For now, the case serves as a reminder that patients and plan sponsors should not assume their PBM is acting solely in their interest. Scrutinizing formulary decisions, understanding rebate arrangements, and staying informed about legal and regulatory developments in the PBM space are all important steps for anyone who relies on specialty medications or sponsors a health plan that covers them. As the legal and regulatory landscape continues to evolve, there may be new opportunities for affected parties to seek relief and push for a more transparent and patient-centered approach to specialty drug coverage.

Frequently Asked Questions

What is a pharmacy benefit manager and what role does Caremark play?

A pharmacy benefit manager, or PBM, is a company that manages prescription drug benefits on behalf of health plans. Caremark, a subsidiary of CVS Health, is one of the largest PBMs in the country and is responsible for designing formularies, negotiating drug prices, and processing pharmacy claims for millions of Americans. The lawsuit alleges that Caremark used this role to steer patients toward costlier specialty drugs that generated higher rebates for the company.

How do I know if my health plan uses Caremark as its PBM?

Your plan’s PBM is typically identified on your pharmacy benefit card, in your plan documents, or through your employer’s human resources department. If your prescriptions are processed through CVS Caremark or you use the CVS Caremark website or app to manage your pharmacy benefits, Caremark is likely your PBM.

Can I request a cheaper alternative if my formulary only covers an expensive specialty drug?

Yes. Most health plans allow you to request a formulary exception, especially if your doctor provides clinical justification for an alternative medication. You can also ask your doctor whether a biosimilar or generic is available for your condition and work with your plan to determine coverage options. Be prepared for a process that may require documentation and potentially an appeal.

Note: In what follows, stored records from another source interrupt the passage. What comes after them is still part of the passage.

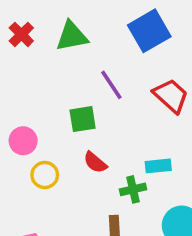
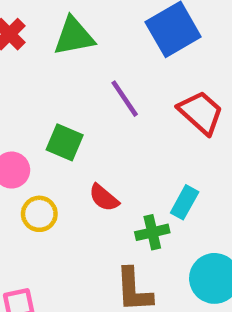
green square: (83, 119) -> (65, 142), moved, turned 32
cyan rectangle: (158, 166) -> (185, 202), turned -55

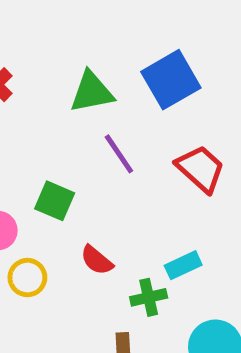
green triangle: (74, 36) -> (92, 92), moved
cyan rectangle: (185, 202) -> (183, 265), turned 36

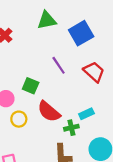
green triangle: (92, 92) -> (47, 20), moved
red semicircle: (97, 260) -> (49, 112), size x1.6

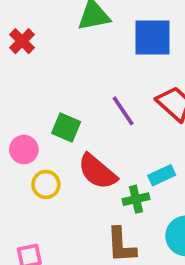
blue square: (81, 33) -> (153, 37), turned 30
purple line: (59, 65) -> (123, 111), moved

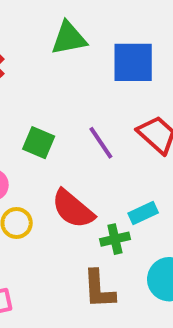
green square: (66, 127) -> (39, 143), moved

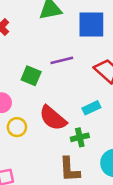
purple line: (101, 143) -> (62, 60), moved, turned -70
cyan rectangle: (143, 213) -> (91, 108), moved

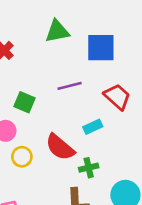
green square: (31, 76) -> (25, 102), moved
cyan rectangle: (91, 108) -> (93, 127), moved

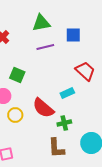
blue square: (101, 48) -> (73, 35), size x0.7
purple line: (70, 86) -> (45, 47), moved

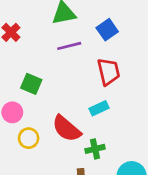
blue square: (73, 35) -> (107, 30), turned -35
red trapezoid: (85, 71) -> (109, 72), moved, turned 35

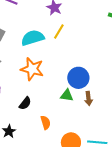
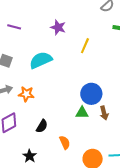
yellow line: (59, 32) -> (85, 46), moved
orange star: (32, 69) -> (26, 94), moved, size x0.7

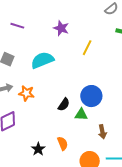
brown arrow: (104, 113) -> (102, 132), moved
black semicircle: (42, 126) -> (64, 104), moved
black star: (30, 156) -> (38, 149), moved

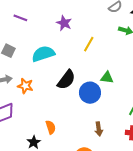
black semicircle: (64, 104) -> (66, 80), moved, size x1.5
green triangle: (81, 114) -> (107, 78), moved
orange semicircle: (63, 143) -> (51, 127), moved

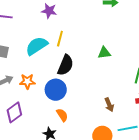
yellow line: (89, 44) -> (60, 39), moved
blue circle: (90, 93) -> (56, 90), moved

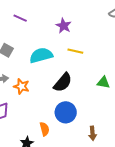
yellow line: (60, 39) -> (75, 51), moved, turned 70
blue circle: (56, 90) -> (66, 112), moved

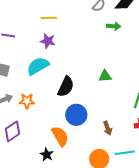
purple star: (64, 26) -> (48, 41), moved
yellow line: (75, 51) -> (49, 18), moved
orange semicircle: (44, 129) -> (60, 136), size x1.5

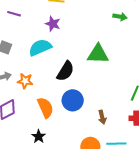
green triangle: (105, 76) -> (98, 54), moved, size x1.6
orange semicircle: (60, 136) -> (45, 108), moved

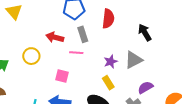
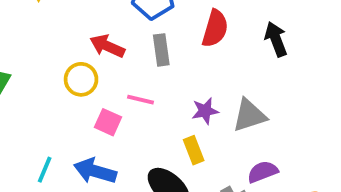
black arrow: (145, 32) -> (276, 39), moved
pink line: (76, 53) -> (140, 100), moved
yellow circle: (31, 56) -> (81, 79), moved

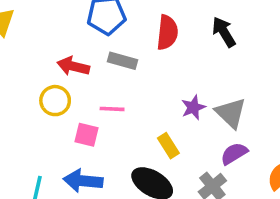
gray rectangle: (161, 50) -> (122, 61), turned -56
purple star: (205, 111) -> (193, 107), moved
gray triangle: (249, 115) -> (231, 113), moved, turned -48

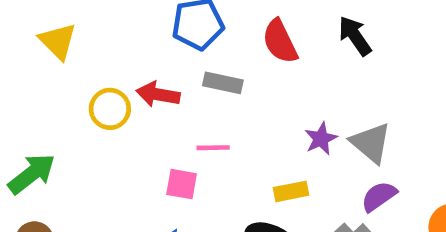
red semicircle: (167, 32) -> (280, 41), turned 152
yellow circle: (55, 101) -> (110, 109), moved
yellow rectangle: (168, 146) -> (291, 191), turned -65

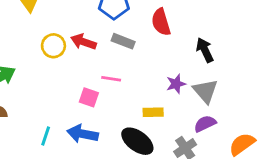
black arrow: (355, 36) -> (205, 50), moved

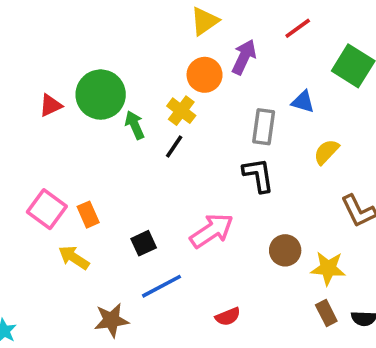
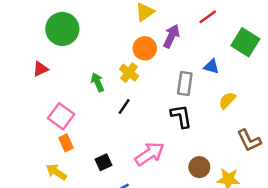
green circle: (101, 95) -> (62, 29), moved
black line: (174, 146) -> (124, 107), moved
pink square: (47, 209) -> (61, 116), moved

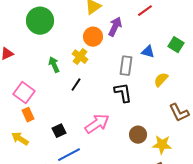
green circle: (62, 29) -> (40, 21), moved
green square: (245, 42) -> (176, 45), moved, size x0.7

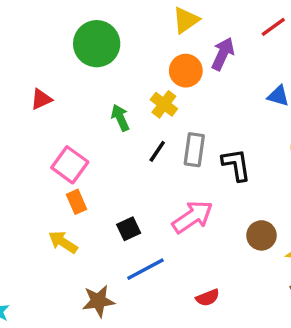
gray rectangle: (126, 66) -> (194, 150), moved

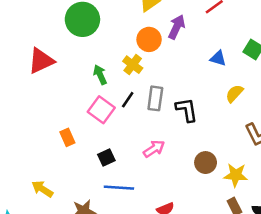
red triangle: (41, 99) -> (41, 61), size x1.6
pink square: (70, 165) -> (101, 110), moved
pink arrow: (193, 217) -> (154, 149), size x0.7
yellow arrow: (63, 242) -> (42, 189), moved
blue line: (145, 269) -> (119, 188), turned 32

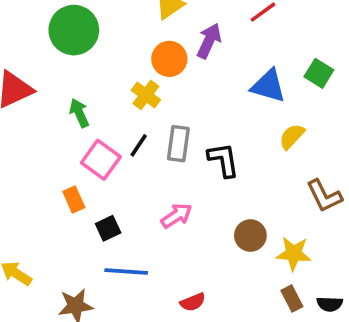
blue triangle: (218, 58) -> (268, 86), size x1.5
green arrow: (100, 75) -> (79, 113), moved
orange rectangle: (67, 137) -> (74, 199), moved

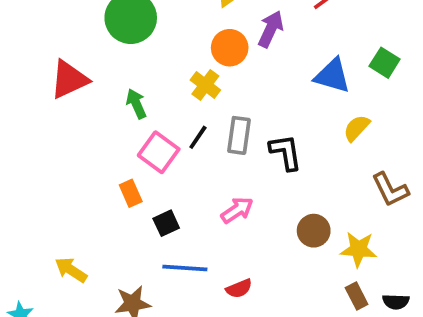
red semicircle: (193, 302) -> (239, 289), moved

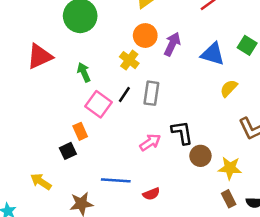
purple arrow: (271, 29) -> (172, 44), moved
black L-shape: (286, 152) -> (182, 133), moved
black square: (166, 223) -> (68, 151), moved

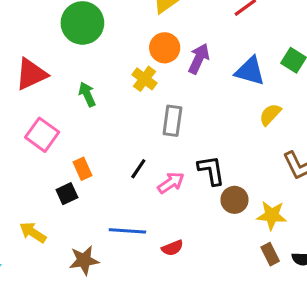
black line: (124, 94) -> (138, 169), moved
pink square: (99, 104) -> (42, 135), moved

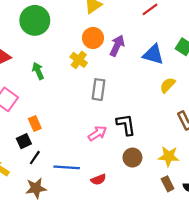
black line: (138, 169) -> (35, 158), moved
brown circle: (234, 200) -> (132, 158), moved

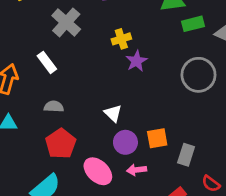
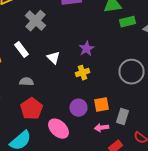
yellow cross: (121, 39) -> (82, 73), moved
gray circle: (198, 75) -> (132, 72), moved
white triangle: (113, 113) -> (54, 58), moved
pink arrow: (136, 170) -> (102, 128), moved

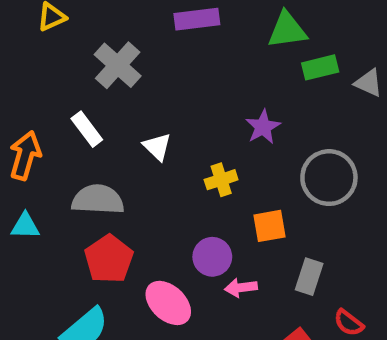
purple star: (86, 49) -> (263, 127), moved
gray semicircle: (26, 82) -> (98, 200), size x1.6
orange square: (102, 105) -> (270, 226), moved
pink arrow: (102, 128) -> (241, 288), moved

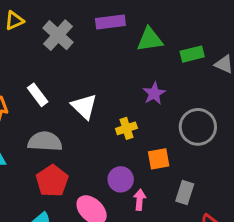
green triangle: (287, 30) -> (150, 39), moved
gray cross: (118, 65) -> (58, 35), moved
white triangle: (157, 147) -> (84, 107), size x1.4
pink arrow: (241, 288) -> (140, 200), turned 102

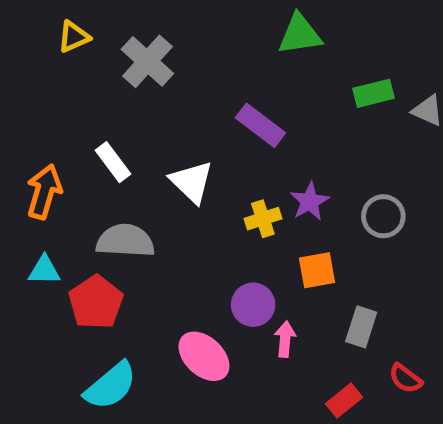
purple rectangle: (110, 22) -> (260, 125), moved, turned 44
green triangle: (150, 39) -> (300, 34), moved
purple star: (154, 93) -> (310, 201), moved
gray circle: (198, 127) -> (383, 216), size x0.7
red pentagon: (52, 181) -> (96, 302), moved

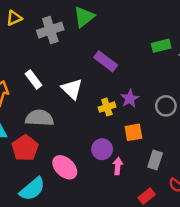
green triangle: (300, 34) -> (84, 17), moved, turned -30
gray cross: (147, 61) -> (50, 30), turned 30
pink ellipse: (204, 356) -> (65, 167), moved

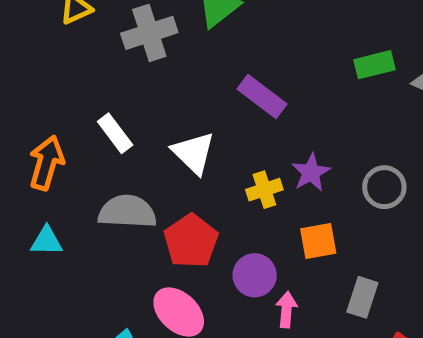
red pentagon: (25, 148) -> (191, 241), moved

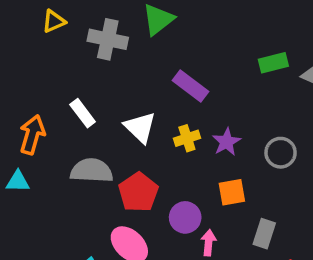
gray cross: (149, 33) -> (108, 39), turned 30
yellow cross: (264, 190) -> (187, 138), moved
cyan triangle: (47, 241) -> (18, 181), moved

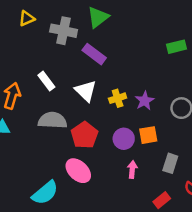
purple rectangle: (191, 86) -> (94, 54), moved
purple circle: (185, 217) -> (124, 139), moved

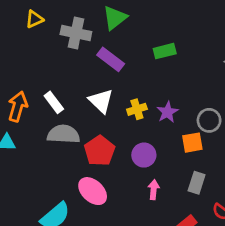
green rectangle: (176, 47) -> (165, 51), moved
white rectangle: (46, 81) -> (54, 102), moved
orange square: (148, 135) -> (192, 143), moved

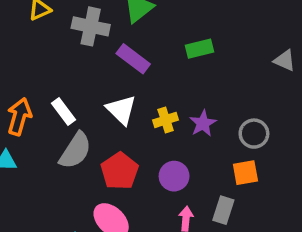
gray semicircle: (63, 134) -> (75, 151), turned 120
orange square: (192, 143) -> (245, 173), moved
gray rectangle: (197, 183) -> (223, 210), moved

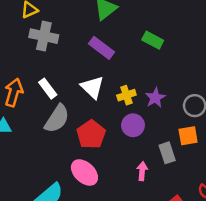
gray cross: (91, 26) -> (44, 36), moved
green rectangle: (200, 49) -> (153, 40), turned 42
purple circle: (174, 176) -> (133, 125), moved
gray rectangle: (223, 210) -> (167, 153), moved, turned -36

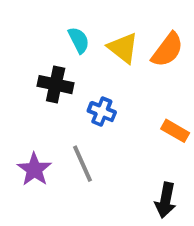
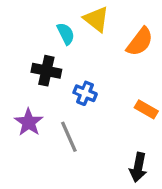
yellow triangle: (123, 48) -> (96, 19), moved
purple star: (34, 169) -> (29, 122), moved

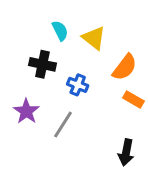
yellow triangle: (96, 19) -> (94, 38), moved
orange semicircle: (140, 42) -> (125, 67), moved
gray line: (69, 137) -> (63, 125), turned 56

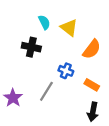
blue cross: (78, 85) -> (66, 71), moved
orange rectangle: (133, 100) -> (92, 85), moved
purple star: (26, 111) -> (13, 98), moved

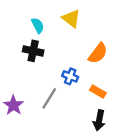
cyan semicircle: (44, 22) -> (38, 25), moved
yellow triangle: (69, 28) -> (71, 19), moved

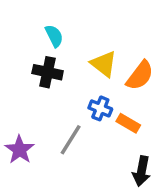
yellow triangle: (71, 19) -> (104, 64), moved
orange rectangle: (98, 91) -> (128, 123), moved

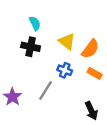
orange rectangle: (128, 123) -> (95, 73), moved
black arrow: (142, 171) -> (91, 111), turned -36

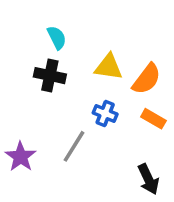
yellow triangle: (67, 41) -> (109, 67), turned -30

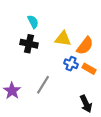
blue cross: (105, 114) -> (71, 64), moved

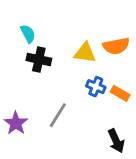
cyan semicircle: (33, 22) -> (28, 34), moved
orange semicircle: (85, 46) -> (116, 46), moved, turned 42

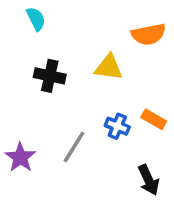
cyan semicircle: (28, 34) -> (36, 19), moved
orange semicircle: (116, 46) -> (149, 34), moved
blue cross: (96, 87) -> (117, 126), moved

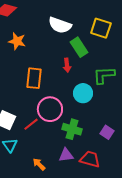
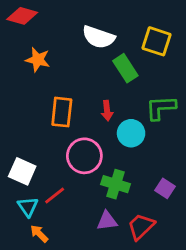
red arrow: (67, 65) -> (107, 111), moved
red line: (31, 124) -> (55, 195), moved
red trapezoid: (90, 159) -> (141, 227), turned -60
orange arrow: (39, 164) -> (39, 234), moved

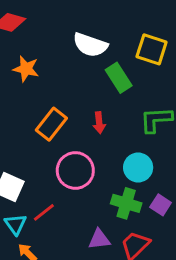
orange rectangle: (62, 112) -> (51, 124), turned 32
cyan circle: (131, 133) -> (138, 167), moved
green cross: (115, 184) -> (126, 203), moved

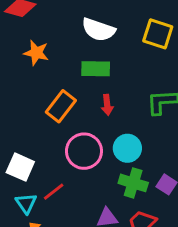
green rectangle: (119, 78) -> (96, 69), moved, turned -56
cyan circle: (138, 167) -> (127, 148), moved

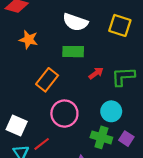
red arrow: (107, 105) -> (96, 73), moved, turned -120
cyan circle: (127, 148) -> (111, 111), moved

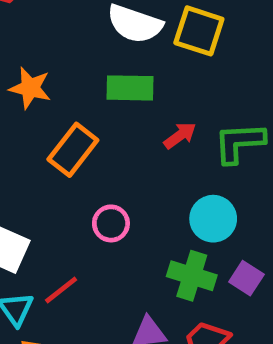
yellow square: (120, 25) -> (199, 31), moved
orange star: (29, 40) -> (30, 88), moved
pink circle: (64, 114) -> (111, 223), size x0.6

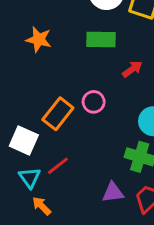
orange rectangle: (73, 150) -> (58, 114), moved
pink circle: (111, 223) -> (94, 102), moved

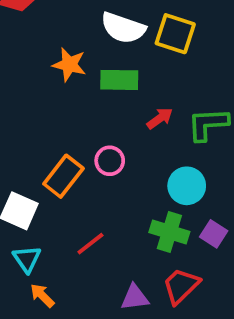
orange star: (39, 39) -> (69, 65), moved
red line: (58, 166) -> (90, 244), moved
purple triangle: (113, 193) -> (135, 297), moved

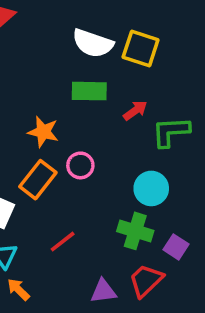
orange star: (69, 65) -> (43, 132), moved
red arrow: (160, 118) -> (135, 111), moved
purple square: (214, 234) -> (176, 247), moved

What is the difference between a biosimilar and a generic drug?

Generic drugs are chemically identical copies of small-molecule brand-name drugs and are approved through an abbreviated process. Biosimilars are similar but not identical to complex biologic drugs and must undergo a more rigorous approval process demonstrating that they have no clinically meaningful differences from the reference biologic. Both are typically less expensive than their brand-name counterparts.

How long do class action lawsuits like this typically take to resolve?

PBM class actions can take several years from filing to resolution, depending on the complexity of the case, the scope of discovery, and whether the parties reach a settlement or proceed to trial. Some cases settle relatively quickly, while others can stretch on for five years or more. Affected parties should monitor the case for updates but should not expect immediate results.

Are other PBMs facing similar lawsuits?

Yes. Express Scripts, OptumRx, and other PBMs have faced similar allegations regarding formulary manipulation, rebate retention, and conflicts of interest. The FTC has also investigated the three largest PBMs and issued reports critical of certain industry practices. The Caremark lawsuit is part of a broader wave of legal and regulatory scrutiny directed at the PBM industry as a whole.